Monday, April 24, 2006

Accidental plagiarism? Uh, No ...

"Kaavya Viswanathan, the Harvard sophomore accused of plagiarizing parts of her recently published chick-lit novel, acknowledged yesterday that she had borrowed language from another writer's books, but called the copying 'unintentional and unconscious,' " the New York Times reported today. The other writer is Megan McCafferty.

Viswanathan says, of her book, "Recently, I was very surprised and upset to learn that there are similarities between some passages in my novel, 'How Opal Mehta Got Kissed, Got Wild and Got a Life,' and passages in these books. ... I wasn't aware of how much I may have internalized Ms. McCafferty's words."

Nope, don't buy it.

I read a story about this yesterday in the Times, and was really put off when I read that when Viswanathan was reached for comment, she said, "No comment. I don't know what you're talking about."

Ding, ding, ding, ding. Red flag.

So, hey, I have this idea for a book about this young idealist named Scoot and her father is a lawyer in the South named Attica French ...

I totally understand that we pick up each other's speech habits. I've adopted words and phrases from other people and have added them to my vocabulary.

But I'm talking about a word or a phrase, not an entire passage out of a book, and not 29 times.

There are a lot of writers out there, some crazy-successful, some barely known. There are pioneers and there are parrots. There are those who write and those who try to write like others.

Imitation may be the highest form of flattery, but plagiarism is a crime.

I have read many, many books. And sometimes, I read a sentence so perfect, my jaw literally drops. Barbara Kingsolver has had that effect on me. Ditto Bryce Courtenay. Ditto Eliza Minot. Ditto Kaye Gibbons. Ditto Mark Haddon.

I envy their talent and their unique lyricism. But if I ever wrote a sentence nearly identical to any of those I have read and loved, my brain would say to me, "Uh, isn't that just like that sentence in 'Animal Dreams'?"

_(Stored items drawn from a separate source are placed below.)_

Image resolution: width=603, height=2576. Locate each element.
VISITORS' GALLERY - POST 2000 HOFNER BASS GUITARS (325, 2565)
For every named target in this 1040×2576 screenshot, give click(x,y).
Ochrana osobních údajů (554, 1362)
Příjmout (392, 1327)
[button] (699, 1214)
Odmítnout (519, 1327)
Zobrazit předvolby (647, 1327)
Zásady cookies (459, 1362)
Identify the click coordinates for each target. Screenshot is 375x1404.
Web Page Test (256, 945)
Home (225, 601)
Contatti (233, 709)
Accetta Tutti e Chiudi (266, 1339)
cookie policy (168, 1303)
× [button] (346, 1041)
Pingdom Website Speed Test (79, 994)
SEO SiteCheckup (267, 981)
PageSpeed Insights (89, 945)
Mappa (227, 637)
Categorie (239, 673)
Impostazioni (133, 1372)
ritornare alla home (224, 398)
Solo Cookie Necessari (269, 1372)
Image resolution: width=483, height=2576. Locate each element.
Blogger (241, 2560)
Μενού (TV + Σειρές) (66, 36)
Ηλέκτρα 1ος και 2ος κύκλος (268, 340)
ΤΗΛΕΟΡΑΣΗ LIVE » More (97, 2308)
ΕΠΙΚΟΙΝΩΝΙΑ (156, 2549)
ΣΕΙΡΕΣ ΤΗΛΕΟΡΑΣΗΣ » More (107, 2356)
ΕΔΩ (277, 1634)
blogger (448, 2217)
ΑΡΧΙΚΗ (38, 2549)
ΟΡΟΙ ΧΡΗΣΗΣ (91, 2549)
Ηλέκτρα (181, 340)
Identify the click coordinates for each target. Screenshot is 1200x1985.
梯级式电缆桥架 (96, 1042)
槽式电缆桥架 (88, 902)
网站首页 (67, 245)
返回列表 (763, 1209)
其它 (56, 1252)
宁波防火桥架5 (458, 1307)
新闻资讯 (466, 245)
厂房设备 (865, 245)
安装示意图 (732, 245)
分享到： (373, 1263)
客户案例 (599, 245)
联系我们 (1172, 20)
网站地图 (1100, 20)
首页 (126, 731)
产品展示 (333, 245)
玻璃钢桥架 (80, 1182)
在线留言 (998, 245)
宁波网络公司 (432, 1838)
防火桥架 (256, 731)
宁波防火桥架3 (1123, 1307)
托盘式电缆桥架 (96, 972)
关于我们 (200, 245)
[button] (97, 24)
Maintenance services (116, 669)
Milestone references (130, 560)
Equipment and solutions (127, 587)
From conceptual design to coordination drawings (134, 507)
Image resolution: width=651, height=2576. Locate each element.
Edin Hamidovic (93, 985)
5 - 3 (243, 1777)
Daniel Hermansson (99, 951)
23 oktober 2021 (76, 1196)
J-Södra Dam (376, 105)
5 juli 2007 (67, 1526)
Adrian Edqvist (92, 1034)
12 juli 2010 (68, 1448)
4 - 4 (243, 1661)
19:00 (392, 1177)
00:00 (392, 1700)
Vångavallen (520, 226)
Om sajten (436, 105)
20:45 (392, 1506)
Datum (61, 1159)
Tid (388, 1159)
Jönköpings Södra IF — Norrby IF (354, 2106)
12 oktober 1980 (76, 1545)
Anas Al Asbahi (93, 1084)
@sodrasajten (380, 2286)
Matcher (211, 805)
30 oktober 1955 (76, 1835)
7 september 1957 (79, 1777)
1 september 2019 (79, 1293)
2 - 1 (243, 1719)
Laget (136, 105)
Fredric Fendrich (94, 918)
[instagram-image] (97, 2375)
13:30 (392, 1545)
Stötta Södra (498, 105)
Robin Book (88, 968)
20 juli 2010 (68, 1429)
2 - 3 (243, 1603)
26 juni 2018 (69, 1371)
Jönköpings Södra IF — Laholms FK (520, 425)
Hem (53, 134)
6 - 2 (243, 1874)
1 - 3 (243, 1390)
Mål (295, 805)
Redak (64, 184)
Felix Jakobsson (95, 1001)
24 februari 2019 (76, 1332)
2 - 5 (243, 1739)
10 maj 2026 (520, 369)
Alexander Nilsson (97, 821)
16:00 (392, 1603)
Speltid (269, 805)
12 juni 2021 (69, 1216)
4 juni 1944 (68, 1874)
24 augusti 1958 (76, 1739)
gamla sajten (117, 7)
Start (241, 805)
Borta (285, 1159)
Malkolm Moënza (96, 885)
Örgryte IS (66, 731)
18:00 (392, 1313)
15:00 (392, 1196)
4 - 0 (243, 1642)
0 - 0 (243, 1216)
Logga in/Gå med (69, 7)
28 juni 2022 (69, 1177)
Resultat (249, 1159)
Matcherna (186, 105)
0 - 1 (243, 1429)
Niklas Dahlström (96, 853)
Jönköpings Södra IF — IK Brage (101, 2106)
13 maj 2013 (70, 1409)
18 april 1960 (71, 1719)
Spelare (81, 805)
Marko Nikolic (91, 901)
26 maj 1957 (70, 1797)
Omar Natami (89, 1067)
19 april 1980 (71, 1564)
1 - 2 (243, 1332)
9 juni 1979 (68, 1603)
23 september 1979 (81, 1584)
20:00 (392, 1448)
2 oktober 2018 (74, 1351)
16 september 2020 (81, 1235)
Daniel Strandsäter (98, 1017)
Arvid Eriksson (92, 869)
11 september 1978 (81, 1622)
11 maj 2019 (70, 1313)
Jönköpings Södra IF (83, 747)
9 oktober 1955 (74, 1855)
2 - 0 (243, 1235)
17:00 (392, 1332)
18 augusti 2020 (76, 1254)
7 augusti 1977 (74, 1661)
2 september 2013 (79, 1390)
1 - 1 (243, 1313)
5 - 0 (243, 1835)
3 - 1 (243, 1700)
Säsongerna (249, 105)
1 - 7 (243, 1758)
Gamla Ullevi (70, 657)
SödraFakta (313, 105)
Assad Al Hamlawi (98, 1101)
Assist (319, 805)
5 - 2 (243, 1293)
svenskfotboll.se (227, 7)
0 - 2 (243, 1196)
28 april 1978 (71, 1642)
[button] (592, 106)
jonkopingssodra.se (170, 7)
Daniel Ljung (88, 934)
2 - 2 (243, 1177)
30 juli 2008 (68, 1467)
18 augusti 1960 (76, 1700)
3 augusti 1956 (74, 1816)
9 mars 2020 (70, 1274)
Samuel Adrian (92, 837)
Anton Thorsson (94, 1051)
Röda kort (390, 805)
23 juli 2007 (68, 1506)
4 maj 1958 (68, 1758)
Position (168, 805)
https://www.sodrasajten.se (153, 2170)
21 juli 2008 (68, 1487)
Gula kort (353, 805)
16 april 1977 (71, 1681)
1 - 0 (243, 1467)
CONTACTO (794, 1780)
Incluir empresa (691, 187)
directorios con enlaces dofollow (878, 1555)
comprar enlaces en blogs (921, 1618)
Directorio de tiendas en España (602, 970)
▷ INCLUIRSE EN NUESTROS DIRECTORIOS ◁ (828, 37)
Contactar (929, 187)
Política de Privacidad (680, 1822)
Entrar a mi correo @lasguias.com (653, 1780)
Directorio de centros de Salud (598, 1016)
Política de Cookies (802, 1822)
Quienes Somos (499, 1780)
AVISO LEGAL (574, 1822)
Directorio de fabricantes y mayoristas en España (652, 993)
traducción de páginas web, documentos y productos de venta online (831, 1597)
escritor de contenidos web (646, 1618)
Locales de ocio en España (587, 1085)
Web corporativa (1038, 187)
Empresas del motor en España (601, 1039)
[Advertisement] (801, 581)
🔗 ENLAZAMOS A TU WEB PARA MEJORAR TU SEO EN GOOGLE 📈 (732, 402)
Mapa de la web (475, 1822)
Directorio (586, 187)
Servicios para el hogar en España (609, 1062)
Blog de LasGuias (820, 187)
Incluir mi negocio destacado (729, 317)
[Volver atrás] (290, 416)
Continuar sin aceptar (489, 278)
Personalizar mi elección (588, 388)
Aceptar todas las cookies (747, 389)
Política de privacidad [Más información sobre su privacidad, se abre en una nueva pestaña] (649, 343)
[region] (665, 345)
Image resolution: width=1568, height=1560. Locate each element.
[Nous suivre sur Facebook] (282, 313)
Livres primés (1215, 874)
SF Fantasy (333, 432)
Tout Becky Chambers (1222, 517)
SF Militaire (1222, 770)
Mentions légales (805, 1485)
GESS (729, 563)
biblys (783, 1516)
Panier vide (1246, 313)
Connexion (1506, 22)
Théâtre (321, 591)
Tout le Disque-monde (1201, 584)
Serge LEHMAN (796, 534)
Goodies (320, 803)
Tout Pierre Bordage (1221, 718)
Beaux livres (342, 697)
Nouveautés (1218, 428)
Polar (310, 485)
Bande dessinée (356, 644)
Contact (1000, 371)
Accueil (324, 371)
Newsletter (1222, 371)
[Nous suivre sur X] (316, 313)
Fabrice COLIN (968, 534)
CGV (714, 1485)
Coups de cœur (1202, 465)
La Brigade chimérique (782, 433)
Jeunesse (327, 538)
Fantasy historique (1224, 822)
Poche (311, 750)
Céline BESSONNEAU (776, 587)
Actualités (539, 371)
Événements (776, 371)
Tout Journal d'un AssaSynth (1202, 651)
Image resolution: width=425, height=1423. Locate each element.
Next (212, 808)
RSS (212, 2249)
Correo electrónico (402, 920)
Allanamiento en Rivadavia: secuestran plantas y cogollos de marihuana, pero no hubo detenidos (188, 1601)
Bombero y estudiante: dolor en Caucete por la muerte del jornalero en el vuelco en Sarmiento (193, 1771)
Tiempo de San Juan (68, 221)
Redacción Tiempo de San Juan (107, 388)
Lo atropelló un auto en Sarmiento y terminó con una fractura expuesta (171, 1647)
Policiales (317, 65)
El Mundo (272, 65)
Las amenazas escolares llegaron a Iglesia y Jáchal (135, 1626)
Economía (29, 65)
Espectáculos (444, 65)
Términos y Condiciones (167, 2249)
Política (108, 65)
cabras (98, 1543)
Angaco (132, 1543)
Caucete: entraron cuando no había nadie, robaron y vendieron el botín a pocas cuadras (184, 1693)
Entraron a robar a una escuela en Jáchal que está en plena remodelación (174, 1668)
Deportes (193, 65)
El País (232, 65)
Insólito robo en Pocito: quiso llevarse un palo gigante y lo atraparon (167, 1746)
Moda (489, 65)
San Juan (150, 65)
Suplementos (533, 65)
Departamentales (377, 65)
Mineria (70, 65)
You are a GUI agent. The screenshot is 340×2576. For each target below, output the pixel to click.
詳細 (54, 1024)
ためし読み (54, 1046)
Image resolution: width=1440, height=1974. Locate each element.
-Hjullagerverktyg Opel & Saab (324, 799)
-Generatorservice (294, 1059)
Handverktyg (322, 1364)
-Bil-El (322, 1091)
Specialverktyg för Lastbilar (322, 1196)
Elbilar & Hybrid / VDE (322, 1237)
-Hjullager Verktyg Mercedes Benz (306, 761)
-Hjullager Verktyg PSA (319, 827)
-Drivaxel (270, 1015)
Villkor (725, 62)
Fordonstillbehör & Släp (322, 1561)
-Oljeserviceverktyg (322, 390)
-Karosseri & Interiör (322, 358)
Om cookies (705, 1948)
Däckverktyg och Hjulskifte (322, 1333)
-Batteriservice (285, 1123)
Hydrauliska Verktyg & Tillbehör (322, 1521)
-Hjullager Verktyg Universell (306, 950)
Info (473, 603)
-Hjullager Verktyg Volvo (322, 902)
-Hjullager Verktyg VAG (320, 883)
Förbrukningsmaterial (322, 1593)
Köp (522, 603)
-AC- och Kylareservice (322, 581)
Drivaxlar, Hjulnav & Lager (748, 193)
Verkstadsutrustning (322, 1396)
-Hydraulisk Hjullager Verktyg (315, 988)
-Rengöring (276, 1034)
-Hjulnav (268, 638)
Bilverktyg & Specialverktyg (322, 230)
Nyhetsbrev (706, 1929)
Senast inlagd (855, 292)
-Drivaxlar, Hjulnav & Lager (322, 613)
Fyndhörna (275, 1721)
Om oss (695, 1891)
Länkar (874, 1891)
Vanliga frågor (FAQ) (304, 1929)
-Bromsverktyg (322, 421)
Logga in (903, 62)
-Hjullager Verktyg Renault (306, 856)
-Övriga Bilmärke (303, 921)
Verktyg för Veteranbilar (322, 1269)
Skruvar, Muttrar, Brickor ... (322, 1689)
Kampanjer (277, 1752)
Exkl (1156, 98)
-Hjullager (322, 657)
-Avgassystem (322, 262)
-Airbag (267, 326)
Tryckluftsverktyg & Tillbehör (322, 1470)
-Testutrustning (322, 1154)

Stephen Glass and Jayson Blair and James Frey are iconic examples of why it's a bad idea to make up stories and try to pass them off as truth. But their trespasses are actually less egregious than the situation at hand, because while each of them tried to pass off fiction as fact, their words were their own.

"Michael Pietsch, publisher of Little, Brown, said that Ms. Viswanathan planned to add an acknowledgment to Ms. McCafferty in future printings of the book," the Times reports.

I wonder what it's going to say.

And will it have been said before, by someone else?

1 Comments:

Anonymous Anonymous said...

Read the Boston Globe coverage. The young author digs herself into a hole and this morning, the original author and her publishing company refused to accept the explanation.